**About this exercise**
List all lines of the data containing the word "offshore".

**Data for processing**
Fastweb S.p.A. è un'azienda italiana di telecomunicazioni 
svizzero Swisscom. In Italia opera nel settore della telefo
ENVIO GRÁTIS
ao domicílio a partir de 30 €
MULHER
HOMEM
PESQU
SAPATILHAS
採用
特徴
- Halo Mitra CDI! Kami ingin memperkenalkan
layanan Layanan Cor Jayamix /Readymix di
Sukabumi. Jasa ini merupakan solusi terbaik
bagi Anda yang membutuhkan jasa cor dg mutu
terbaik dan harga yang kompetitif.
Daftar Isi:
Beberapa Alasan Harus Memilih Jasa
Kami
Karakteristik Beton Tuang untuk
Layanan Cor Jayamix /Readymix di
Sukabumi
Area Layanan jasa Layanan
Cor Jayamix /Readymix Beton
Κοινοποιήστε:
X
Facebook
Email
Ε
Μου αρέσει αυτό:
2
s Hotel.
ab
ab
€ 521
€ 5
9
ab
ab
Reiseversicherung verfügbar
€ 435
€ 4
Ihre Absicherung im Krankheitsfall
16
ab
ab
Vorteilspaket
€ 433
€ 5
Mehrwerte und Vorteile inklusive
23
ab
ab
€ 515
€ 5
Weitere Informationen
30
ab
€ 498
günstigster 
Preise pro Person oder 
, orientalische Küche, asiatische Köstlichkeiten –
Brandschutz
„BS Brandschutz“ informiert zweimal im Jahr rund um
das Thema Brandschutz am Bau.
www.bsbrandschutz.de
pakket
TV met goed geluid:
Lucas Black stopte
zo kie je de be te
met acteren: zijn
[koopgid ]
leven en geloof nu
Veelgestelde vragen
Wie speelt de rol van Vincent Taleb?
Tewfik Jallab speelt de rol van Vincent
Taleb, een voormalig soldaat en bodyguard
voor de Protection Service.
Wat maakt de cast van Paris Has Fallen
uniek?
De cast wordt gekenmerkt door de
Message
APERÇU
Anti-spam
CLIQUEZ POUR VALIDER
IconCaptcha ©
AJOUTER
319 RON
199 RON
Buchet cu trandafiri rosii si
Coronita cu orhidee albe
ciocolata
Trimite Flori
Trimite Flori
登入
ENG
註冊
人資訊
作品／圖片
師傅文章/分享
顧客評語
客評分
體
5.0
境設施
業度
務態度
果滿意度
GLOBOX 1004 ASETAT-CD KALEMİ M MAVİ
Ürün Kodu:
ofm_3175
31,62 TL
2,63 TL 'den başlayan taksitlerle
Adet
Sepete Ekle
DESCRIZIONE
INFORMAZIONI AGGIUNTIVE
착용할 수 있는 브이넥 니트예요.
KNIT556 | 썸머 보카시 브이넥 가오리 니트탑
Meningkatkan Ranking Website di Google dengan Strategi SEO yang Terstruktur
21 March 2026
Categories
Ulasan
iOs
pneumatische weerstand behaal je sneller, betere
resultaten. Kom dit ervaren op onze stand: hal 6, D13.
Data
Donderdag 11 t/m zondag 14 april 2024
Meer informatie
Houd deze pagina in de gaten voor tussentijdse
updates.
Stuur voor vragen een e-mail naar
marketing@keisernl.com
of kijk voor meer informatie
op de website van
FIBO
--
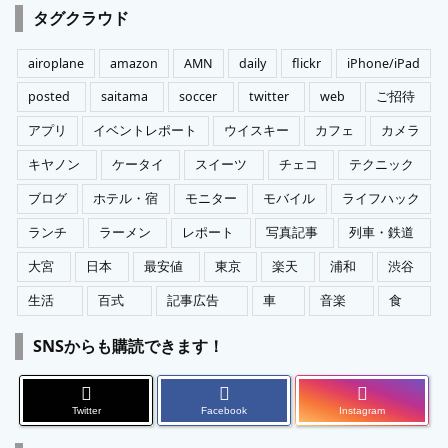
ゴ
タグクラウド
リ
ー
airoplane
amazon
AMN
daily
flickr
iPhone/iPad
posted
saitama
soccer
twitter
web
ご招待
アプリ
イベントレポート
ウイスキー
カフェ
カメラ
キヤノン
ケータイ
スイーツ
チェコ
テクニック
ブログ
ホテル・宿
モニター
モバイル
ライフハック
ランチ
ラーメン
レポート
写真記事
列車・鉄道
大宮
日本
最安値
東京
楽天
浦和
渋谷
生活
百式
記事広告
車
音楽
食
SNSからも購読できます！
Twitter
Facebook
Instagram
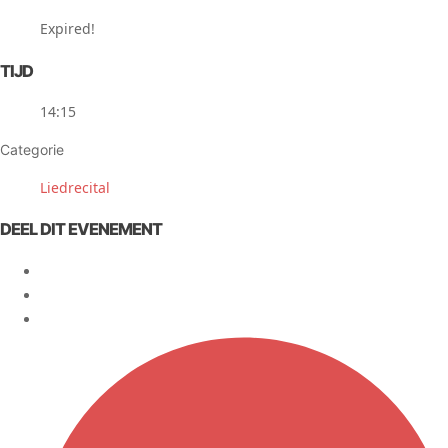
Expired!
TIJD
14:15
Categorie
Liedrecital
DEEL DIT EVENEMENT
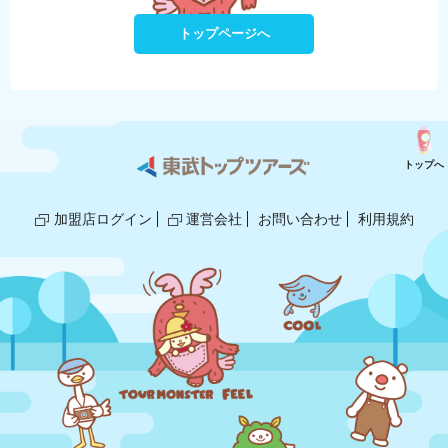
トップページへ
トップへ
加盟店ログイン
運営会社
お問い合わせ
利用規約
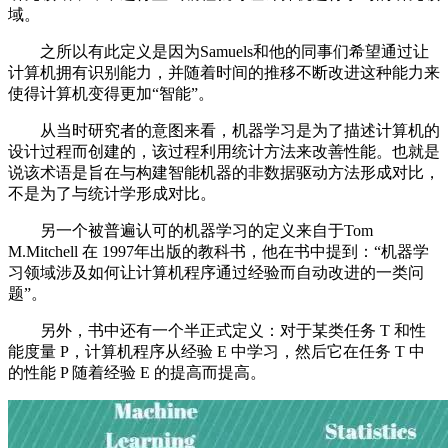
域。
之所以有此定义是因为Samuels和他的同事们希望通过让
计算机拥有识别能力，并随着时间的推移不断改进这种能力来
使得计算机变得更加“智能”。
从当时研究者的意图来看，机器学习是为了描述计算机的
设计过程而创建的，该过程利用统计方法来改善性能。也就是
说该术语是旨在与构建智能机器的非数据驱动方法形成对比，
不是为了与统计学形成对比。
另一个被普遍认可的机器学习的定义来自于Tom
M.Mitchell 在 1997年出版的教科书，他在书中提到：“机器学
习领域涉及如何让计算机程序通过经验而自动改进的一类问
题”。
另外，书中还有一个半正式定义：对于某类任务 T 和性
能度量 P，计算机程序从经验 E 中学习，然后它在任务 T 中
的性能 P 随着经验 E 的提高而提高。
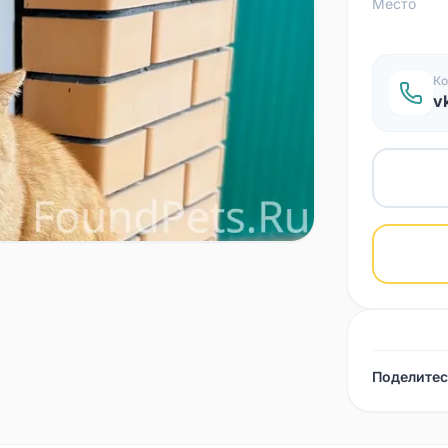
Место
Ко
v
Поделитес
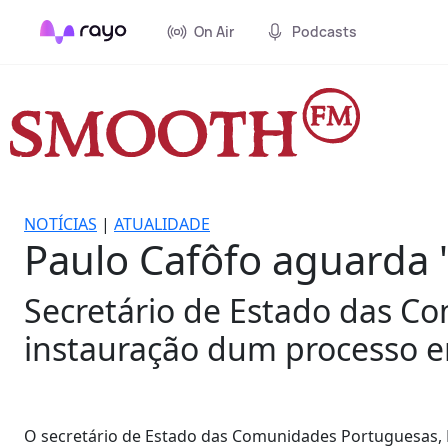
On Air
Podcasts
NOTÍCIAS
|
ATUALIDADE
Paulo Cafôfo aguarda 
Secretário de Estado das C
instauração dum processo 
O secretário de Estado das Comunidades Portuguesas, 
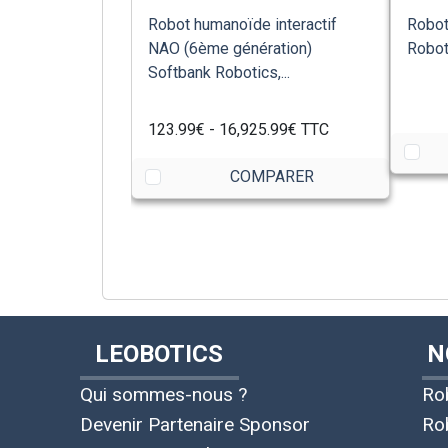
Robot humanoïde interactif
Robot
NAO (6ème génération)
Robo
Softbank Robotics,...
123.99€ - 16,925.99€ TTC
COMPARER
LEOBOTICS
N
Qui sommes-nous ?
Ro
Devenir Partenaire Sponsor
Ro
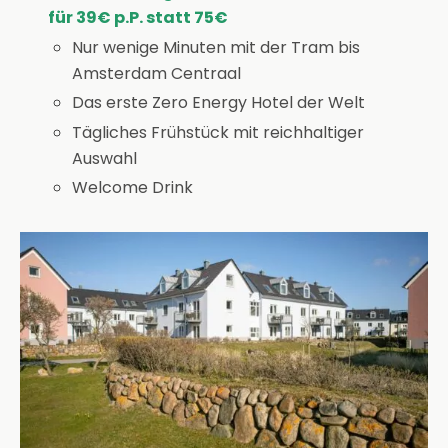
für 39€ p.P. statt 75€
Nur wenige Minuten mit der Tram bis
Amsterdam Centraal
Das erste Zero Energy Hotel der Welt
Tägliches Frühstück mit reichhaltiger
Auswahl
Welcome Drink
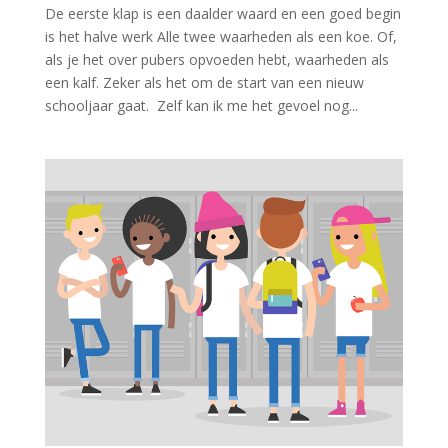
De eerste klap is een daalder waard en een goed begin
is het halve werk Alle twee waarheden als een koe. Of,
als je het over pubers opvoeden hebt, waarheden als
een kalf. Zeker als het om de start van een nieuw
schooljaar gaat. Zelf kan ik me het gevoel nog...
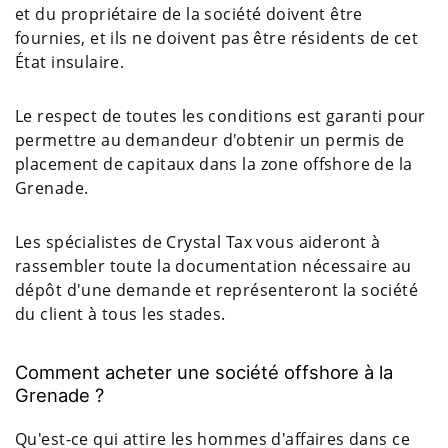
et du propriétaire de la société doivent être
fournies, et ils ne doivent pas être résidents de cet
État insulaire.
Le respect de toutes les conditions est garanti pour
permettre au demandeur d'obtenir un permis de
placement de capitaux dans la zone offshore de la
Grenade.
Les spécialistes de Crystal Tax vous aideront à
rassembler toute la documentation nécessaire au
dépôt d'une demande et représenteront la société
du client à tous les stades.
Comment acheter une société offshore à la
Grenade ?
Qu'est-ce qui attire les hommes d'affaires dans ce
==
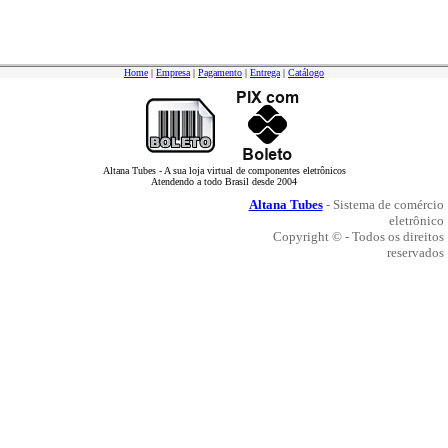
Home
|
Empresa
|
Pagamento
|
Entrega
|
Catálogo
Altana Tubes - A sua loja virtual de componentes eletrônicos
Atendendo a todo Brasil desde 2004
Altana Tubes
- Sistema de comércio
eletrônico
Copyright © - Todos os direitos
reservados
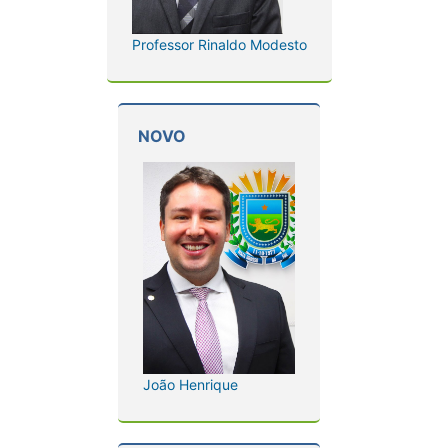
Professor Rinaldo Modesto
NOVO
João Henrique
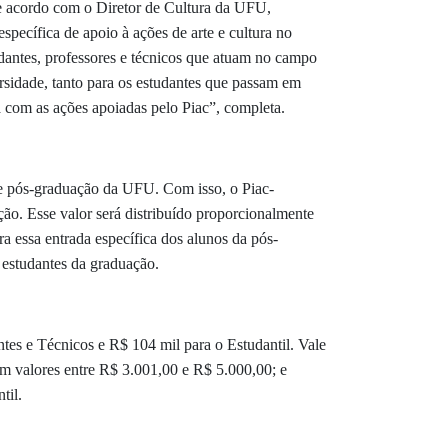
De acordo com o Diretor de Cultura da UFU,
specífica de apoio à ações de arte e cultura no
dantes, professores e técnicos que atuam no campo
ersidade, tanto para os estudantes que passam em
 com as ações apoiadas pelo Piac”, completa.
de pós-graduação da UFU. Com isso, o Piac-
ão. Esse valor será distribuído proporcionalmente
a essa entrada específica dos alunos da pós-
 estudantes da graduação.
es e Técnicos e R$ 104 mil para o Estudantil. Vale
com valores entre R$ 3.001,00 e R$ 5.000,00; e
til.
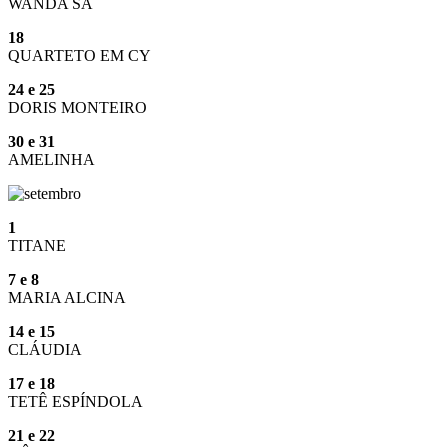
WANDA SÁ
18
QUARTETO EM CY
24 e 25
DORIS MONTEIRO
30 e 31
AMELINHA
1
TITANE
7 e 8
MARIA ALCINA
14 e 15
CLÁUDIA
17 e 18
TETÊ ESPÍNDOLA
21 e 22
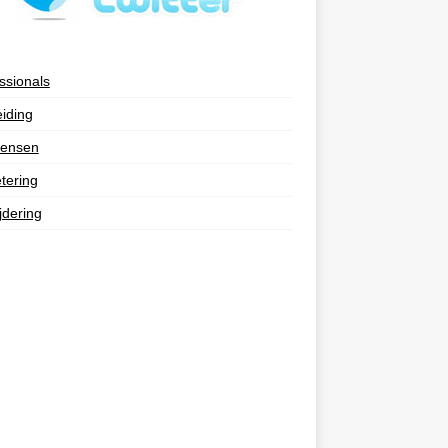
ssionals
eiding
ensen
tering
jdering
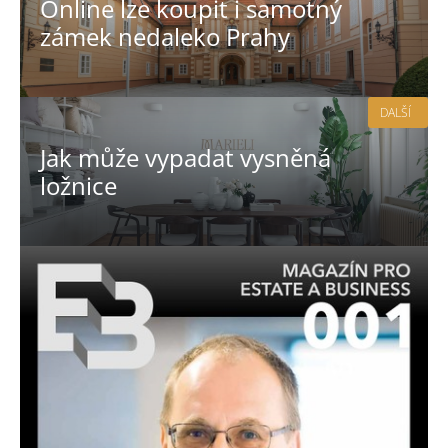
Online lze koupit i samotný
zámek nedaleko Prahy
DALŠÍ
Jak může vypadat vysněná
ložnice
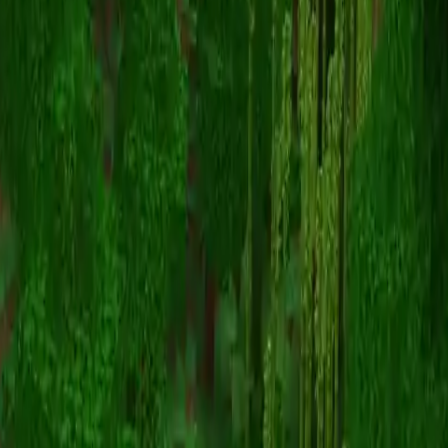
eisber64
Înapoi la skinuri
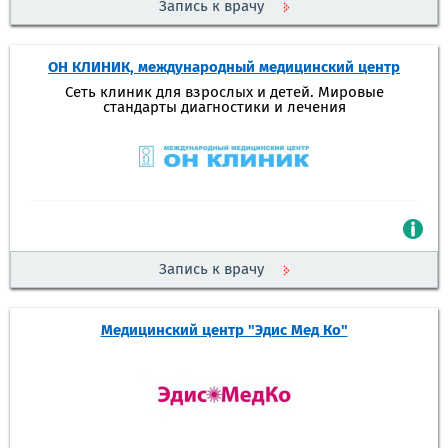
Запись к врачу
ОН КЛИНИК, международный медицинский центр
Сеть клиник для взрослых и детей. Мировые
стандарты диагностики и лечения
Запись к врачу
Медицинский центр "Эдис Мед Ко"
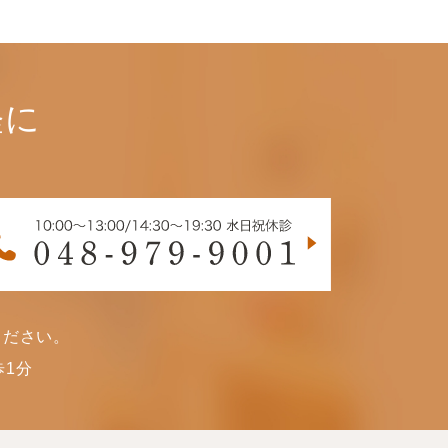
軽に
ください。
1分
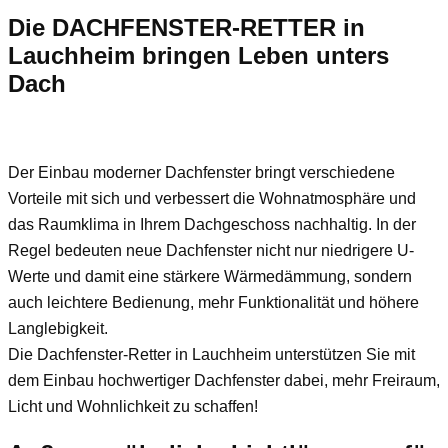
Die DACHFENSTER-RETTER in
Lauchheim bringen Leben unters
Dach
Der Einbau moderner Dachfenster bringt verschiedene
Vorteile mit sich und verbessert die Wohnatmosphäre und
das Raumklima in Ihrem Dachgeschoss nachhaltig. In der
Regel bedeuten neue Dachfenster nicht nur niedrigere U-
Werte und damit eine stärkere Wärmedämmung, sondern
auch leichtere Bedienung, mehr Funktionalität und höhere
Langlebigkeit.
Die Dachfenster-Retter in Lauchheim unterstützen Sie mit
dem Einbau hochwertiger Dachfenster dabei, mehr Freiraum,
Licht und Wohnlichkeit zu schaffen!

**Answer space**
placement de capitaux dans la zone offshore de la
Comment acheter une société offshore à la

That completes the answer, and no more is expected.